PM’s “level of political courage” given B-

Former president Cavaco Silva pens blistering column in Público

ormer President of the Republic Cavaco Silva has written another of his damning opinion columns in Público today, giving prime minister António Costa a B- in relation to political courage. 

The former centre-right head of State (who, it has to be said, has a habit of popping up with damning opinion columns) considers that the last six years under PS Socialists have shown “an aversion” to any policies involving the structural changes Portugal so sorely needs.

A few months shy of his 83rd birthday, Cavaco Silva maintains that measures necessary to make Portugal relevant on the European stage (ie with an above average rate of growth when compared to other Member States) require “political power free from ideological preconceptions, with a vision for the future, ready to face obstacles put up by the defensive forces of the ‘status quo’, and determined to realise profound structural reforms, without fear of short-term unpopularity”.

Without this level of ‘political courage’, the former president believes Portugal will “remain a country of minimum salaries, from which the most qualified young people emigrate in order to improve their lives”. A country with “an impoverished middle class, old age pensions that give no kind of dignity in retirement, an elevated risk of poverty, social exclusion and with sub-standard public services”.

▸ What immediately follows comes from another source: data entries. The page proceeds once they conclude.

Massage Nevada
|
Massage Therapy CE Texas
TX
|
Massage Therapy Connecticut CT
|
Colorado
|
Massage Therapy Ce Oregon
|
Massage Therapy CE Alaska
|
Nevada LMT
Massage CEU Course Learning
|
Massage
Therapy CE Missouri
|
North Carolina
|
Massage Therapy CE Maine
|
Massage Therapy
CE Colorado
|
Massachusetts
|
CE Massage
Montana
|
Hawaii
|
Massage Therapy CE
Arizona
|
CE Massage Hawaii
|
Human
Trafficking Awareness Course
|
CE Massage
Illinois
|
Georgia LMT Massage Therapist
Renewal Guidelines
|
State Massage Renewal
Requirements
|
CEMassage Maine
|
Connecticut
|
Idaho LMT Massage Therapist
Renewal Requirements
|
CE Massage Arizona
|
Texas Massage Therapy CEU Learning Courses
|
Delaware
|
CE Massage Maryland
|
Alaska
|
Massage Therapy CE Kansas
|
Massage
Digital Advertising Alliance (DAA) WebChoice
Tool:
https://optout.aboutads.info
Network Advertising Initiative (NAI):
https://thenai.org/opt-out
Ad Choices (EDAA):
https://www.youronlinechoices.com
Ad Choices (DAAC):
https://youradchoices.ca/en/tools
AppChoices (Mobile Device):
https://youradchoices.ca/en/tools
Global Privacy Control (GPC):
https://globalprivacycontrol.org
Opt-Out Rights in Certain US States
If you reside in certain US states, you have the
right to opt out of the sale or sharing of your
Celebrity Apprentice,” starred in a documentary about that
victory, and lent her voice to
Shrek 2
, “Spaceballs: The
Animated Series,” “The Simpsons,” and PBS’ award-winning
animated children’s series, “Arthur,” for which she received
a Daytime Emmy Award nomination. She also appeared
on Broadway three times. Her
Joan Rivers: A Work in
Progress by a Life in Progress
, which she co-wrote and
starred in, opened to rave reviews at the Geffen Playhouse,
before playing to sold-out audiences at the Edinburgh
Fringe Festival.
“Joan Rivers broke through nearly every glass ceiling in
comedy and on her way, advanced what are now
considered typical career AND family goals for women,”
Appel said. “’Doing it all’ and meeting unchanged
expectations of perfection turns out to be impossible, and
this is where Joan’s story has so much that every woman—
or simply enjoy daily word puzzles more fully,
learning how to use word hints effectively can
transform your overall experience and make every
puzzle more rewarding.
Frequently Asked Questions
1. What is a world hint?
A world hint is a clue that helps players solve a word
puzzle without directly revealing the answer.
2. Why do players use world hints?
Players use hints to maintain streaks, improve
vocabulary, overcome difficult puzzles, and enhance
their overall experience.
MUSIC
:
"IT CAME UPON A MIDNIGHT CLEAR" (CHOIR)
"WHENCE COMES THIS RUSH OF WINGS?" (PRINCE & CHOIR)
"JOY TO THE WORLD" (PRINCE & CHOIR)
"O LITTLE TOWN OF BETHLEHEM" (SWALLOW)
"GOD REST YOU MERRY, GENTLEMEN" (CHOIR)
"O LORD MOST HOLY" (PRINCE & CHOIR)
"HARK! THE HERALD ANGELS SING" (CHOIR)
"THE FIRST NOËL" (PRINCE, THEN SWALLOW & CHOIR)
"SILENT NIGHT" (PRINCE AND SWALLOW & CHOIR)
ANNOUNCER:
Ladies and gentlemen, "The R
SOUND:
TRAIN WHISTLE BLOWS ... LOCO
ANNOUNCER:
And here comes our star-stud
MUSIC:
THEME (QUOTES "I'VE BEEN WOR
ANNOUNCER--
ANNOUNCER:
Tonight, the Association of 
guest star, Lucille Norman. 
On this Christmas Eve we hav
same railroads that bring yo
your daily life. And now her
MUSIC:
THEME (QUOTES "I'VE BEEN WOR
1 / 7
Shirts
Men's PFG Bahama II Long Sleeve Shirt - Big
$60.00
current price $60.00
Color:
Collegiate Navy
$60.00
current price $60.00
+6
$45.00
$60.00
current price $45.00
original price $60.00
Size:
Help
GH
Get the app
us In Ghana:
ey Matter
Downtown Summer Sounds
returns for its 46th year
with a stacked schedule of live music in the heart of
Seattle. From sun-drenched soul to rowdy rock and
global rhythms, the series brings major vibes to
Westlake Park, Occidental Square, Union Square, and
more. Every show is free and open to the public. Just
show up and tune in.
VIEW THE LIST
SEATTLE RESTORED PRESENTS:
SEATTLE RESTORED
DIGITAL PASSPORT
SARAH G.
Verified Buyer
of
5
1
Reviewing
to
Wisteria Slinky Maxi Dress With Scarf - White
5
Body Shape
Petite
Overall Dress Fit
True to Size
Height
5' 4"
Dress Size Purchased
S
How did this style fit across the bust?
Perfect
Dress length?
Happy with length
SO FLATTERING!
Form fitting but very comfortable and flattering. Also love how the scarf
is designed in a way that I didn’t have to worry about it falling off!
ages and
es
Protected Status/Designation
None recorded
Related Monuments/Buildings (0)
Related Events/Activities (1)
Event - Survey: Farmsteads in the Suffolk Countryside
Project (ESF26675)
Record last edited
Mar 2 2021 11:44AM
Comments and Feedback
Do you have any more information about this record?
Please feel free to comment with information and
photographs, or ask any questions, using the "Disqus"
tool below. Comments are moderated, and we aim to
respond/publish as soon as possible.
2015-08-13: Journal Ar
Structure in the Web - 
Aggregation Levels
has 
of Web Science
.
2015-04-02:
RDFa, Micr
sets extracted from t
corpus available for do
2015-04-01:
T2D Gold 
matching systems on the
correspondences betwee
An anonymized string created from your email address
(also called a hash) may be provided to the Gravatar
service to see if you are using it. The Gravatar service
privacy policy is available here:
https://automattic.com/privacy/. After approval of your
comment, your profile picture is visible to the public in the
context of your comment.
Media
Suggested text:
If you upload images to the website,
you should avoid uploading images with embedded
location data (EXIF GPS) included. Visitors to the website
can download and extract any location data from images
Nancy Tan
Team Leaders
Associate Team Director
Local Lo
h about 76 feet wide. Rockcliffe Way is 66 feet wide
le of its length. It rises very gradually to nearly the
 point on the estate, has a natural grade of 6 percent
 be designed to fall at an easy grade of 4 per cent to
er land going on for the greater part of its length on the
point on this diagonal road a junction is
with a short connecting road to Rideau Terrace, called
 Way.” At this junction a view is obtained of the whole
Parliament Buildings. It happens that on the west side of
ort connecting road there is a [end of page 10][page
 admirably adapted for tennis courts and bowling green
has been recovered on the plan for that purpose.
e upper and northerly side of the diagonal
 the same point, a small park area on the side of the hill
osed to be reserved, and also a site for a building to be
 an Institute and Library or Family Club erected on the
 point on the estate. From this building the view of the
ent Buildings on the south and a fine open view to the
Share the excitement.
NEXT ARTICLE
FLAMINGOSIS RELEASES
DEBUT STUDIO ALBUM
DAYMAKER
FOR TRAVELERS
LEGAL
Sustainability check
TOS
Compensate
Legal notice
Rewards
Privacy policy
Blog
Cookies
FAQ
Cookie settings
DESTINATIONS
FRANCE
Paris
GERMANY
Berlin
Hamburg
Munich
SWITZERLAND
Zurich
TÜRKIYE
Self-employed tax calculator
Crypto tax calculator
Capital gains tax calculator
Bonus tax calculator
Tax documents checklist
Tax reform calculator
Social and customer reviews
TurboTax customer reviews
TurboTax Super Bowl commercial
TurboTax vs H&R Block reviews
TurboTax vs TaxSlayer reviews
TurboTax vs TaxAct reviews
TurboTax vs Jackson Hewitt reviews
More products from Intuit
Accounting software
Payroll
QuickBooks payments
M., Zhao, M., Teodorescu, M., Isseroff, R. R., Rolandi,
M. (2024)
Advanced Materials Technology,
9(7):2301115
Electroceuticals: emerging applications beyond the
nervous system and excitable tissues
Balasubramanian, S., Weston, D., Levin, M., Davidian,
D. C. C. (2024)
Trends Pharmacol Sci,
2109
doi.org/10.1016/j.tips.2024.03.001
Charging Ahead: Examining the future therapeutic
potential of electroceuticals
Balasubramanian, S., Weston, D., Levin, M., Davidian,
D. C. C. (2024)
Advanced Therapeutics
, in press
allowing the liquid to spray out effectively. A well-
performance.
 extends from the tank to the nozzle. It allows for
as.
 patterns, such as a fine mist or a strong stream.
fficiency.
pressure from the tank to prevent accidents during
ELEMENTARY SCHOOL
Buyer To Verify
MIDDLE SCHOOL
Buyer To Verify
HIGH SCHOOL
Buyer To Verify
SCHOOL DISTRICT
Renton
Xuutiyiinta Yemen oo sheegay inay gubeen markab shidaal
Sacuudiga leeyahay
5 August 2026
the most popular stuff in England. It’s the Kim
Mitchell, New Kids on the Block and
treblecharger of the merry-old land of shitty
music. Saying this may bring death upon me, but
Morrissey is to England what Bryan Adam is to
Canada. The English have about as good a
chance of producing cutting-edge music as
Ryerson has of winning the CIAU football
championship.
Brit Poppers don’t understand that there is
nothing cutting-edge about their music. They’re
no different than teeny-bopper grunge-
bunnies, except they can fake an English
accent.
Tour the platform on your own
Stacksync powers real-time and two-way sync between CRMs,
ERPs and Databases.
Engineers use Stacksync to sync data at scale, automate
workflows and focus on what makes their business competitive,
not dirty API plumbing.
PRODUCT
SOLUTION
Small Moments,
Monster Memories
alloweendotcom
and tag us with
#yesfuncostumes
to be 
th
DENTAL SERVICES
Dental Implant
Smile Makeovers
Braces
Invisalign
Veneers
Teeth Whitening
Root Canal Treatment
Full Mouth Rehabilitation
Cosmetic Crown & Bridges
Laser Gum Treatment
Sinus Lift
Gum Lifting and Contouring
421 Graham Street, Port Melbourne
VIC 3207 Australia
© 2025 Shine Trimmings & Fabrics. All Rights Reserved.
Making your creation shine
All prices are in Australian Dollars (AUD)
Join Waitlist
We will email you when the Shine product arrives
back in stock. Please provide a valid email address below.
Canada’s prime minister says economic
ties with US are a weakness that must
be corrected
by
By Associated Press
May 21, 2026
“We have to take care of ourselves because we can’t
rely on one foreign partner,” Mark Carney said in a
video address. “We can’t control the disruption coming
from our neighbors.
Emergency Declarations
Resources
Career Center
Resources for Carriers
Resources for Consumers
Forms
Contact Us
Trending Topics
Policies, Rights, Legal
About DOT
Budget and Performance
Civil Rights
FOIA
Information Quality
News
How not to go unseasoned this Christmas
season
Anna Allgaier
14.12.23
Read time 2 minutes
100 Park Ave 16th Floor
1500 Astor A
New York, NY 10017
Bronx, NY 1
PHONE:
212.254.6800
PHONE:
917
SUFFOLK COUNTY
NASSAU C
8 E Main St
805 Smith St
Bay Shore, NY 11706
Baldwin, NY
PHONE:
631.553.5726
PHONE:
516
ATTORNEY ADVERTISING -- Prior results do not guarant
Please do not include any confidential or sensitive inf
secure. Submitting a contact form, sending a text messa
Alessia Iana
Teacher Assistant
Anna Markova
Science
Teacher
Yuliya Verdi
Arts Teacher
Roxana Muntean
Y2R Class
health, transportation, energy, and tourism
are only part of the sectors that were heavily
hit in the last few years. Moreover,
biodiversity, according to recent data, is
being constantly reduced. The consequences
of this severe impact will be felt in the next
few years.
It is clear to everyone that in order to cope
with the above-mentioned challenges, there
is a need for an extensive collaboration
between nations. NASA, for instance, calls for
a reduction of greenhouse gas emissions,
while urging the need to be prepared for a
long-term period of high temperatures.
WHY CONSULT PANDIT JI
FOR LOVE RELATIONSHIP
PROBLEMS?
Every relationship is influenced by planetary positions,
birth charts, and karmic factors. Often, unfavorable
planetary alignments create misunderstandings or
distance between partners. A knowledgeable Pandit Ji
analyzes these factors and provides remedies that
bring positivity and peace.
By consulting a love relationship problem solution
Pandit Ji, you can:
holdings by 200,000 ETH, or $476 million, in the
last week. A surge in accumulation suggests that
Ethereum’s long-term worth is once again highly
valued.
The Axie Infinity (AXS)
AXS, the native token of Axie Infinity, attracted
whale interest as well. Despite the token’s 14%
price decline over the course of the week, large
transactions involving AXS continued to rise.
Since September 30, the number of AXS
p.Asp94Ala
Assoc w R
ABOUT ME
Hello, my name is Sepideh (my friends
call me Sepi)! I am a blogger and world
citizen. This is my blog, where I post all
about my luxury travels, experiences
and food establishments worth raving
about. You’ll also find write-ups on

According to Cavaco Silva, Portugal will remain in the rut it has been in for many years now with another four-and-a-half years of PS Socialism: “Rhetoric and lies do not produce wealth”, he says.

The context of this latest opinion article comes as regular television commentator Luís Marques Mendes has been explaining how Portugal has been slipping backwards in terms of GDP with regard to other Member States for the last decade (actually being overtaken by countries that joined the EU relatively recently).

The latest economies to overtake Portugal have been Poland and Hungary. The aim, says Cavco, should be to claw our way back to somewhere between 10th to 15th place by 2030 – but that won’t happen, he maintains, with a leader with “very low” political courage.